It was too wet to go out, it was too wet to play...
It rained and it rained and it rained.  Piglet told himself that never in all his life, and he was goodness knows how old – three, was it, or four? – never had he seen so much rain.  Days and days and days….                              Winnie-the-Pooh, A. A. Milne
                Oh, all right.  It hasn’t been days and days and days. But it feels like it.  At least every other day.  Monday I woke up to pouring rain and high winds.  The world was drenched.  What was the point of getting up?  What was the point of getting dressed?  It was certainly far too wet to garden.  Humph!
                I did eventually get up.  I had tea, and a long drawn out breakfast (Lent is over!  I can have a pecan roll!).  I read, and puttered.  I did not let myself go back to bed and pull the covers over my head, which was very tempting.    I listened to the rain drum on the roof and skylights and the wind roaring in the trees and whistling around the downspouts. The daffodils did their William Wordsworth thing, only in the rain not the sun.  I watched the trees swaying and thrashing, and the birds clinging to the wildly swinging feeder.  Somehow they managed to hang on and eat.  I was glad I’d remembered to refill it the night before.  The wind and the rain caused waves in the birdbaths.  Surf’s up!
                It was a restless day.  I wanted to go somewhere.  I have not gone anywhere for a couple of weeks.  I have not even left my yard.  (So much for walking every day.) I usually don’t go much of anywhere other than to work, or the grocery store, or to church.  Now work and church are closed.  I have a small grocery list, but - are those items really necessary?  On the whole, yes.  But I’ve put them off, feeling vaguely guilty at the idea of going to the store.  What can I say?  I was brought up to follow the rules and have a conscience.  It’s a nuisance sometimes.
                Thinking wistfully of visiting bookstores, I managed to get my act together and accomplish a few things.  I scrubbed the shower.  I washed sheets.  I cut my toenails and rubbed lotion into my feet, gave myself a foot massage and a foot workout.  Feet need TLC too, and we do take them for granted.  And it takes so little to make them happy.  I washed the throws on the bed which the cats sleep on.  They’ll be covered in cat hairs within 48 hours, but I can admire their cleanness until then.  I went through and discarded more magazines.  I decided there weren’t enough dishes yet to bother washing.  I drank more tea and read some Winnie-the-Pooh, because it was that kind of day.
                All three of us were restless, which only exacerbated the feeling.  At least my husband gets to go to the post office six days a week, and to his office for a few hours most mornings.  And his home office is upstairs in the loft.  Otherwise it’s rather hard to escape from each other in our small house.  Of course, if I got my work table in Zee’s old room cleared off I could escape there and write something, or make something.  At the moment it’s piled with books and papers and miscellaneous items I can’t quite bring myself to get rid of, or find a place for.  So I postpone making those decisions.  I’ve always been an expert at putting off till tomorrow what I should be doing today.  That way I’ll never run out of things to do, right?  Isn’t that the way it’s supposed to work?
                Whew!  It was actually a relief to go to bed and read myself to sleep.  And, Hallelujah! it had stopped raining!
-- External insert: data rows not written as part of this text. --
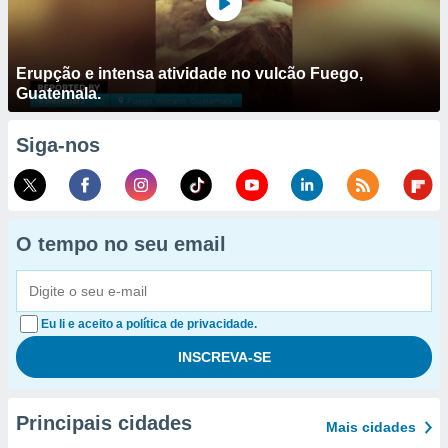
Erupção e intensa atividade no vulcão Fuego,
Guatemala.
Siga-nos
O tempo no seu email
Eu li e aceito a política de privacidade.
Principais cidades
Mais cidades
                The wind was against them now, and Piglet’s ears streamed behind him like banners as he fought his way along, and it seemed like hours before he got them into the shelter of the Hundred Acre Wood and they stood up straight again, to listen, a little nervously, to the roaring of the gale among the tree-tops.
            “Supposing a tree fell down, Pooh, when we were underneath it?”
            “Supposing it didn’t,” said Pooh after careful thought.
Piglet was comforted by this, and in a little while they were knocking and ringing very cheerfully at Owl’s door….
“Correct me if I am wrong, [Owl] said, “but am I right in supposing that it is a very Blusterous day outside?”                                                       The House at Pooh Corner, A. A. Milne


What I've Been Reading Recently - April 11, 2020




One positive thing about being a non-essential worker and so told to stay at home is that I’ve gotten to do a lot of reading and gardening, two of my favorite activities.  I may find it hard to go back to work!
Here are some of the books I’ve been reading recently.  I have been on a Ronald Blythe binge recently, haven’t I?  I decided to consider it my Lenten reading.
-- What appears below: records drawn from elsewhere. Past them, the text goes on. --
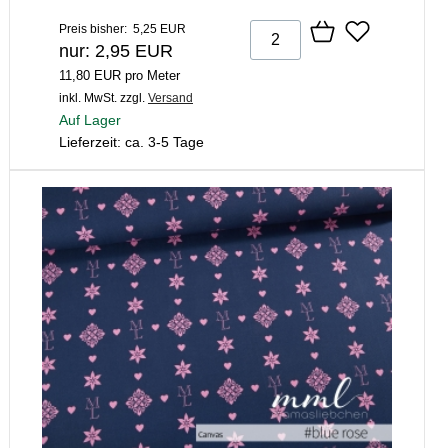
Preis bisher: 5,25 EUR
nur: 2,95 EUR
11,80 EUR pro Meter
inkl. MwSt.
zzgl.
Versand
Auf Lager
Lieferzeit: ca. 3-5 Tage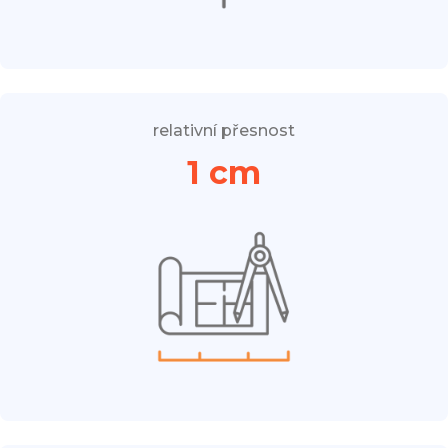
relativní přesnost
1 cm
River Diary by Ronald Blythe:
This is the fifth volume of Ronald Blythe's collected columns, Word from Wormingford, written weekly for the Church Times for over 20 years. In them we follow him through the year, participating in his many activities, listening to his thoughts, seeing what he sees, meeting the people he knows. He is writer, walker, gardener, book reviewer and critic, lay canon and reader, preacher and historian. lover of books, music and cats. He lives by himself, with his white cat, in an ancient farmhouse in the Stour Valley, only a few miles from where he was born and grew up. His reading and thinking range as widely as his walks. He is a noticer and a rememberer, and seems to have a gift for friendship. He is a great companion for this journey through the year.
"Most writers' memories," he says, "are jackdaws' nests of infant as well as grown-up facts which are unlikely to separate themselves when they are grown up." Later he says, "But the caring for and hoarding of small and precious memories is really a duty in each one of us, for it is these which re-shape art and philosophy." 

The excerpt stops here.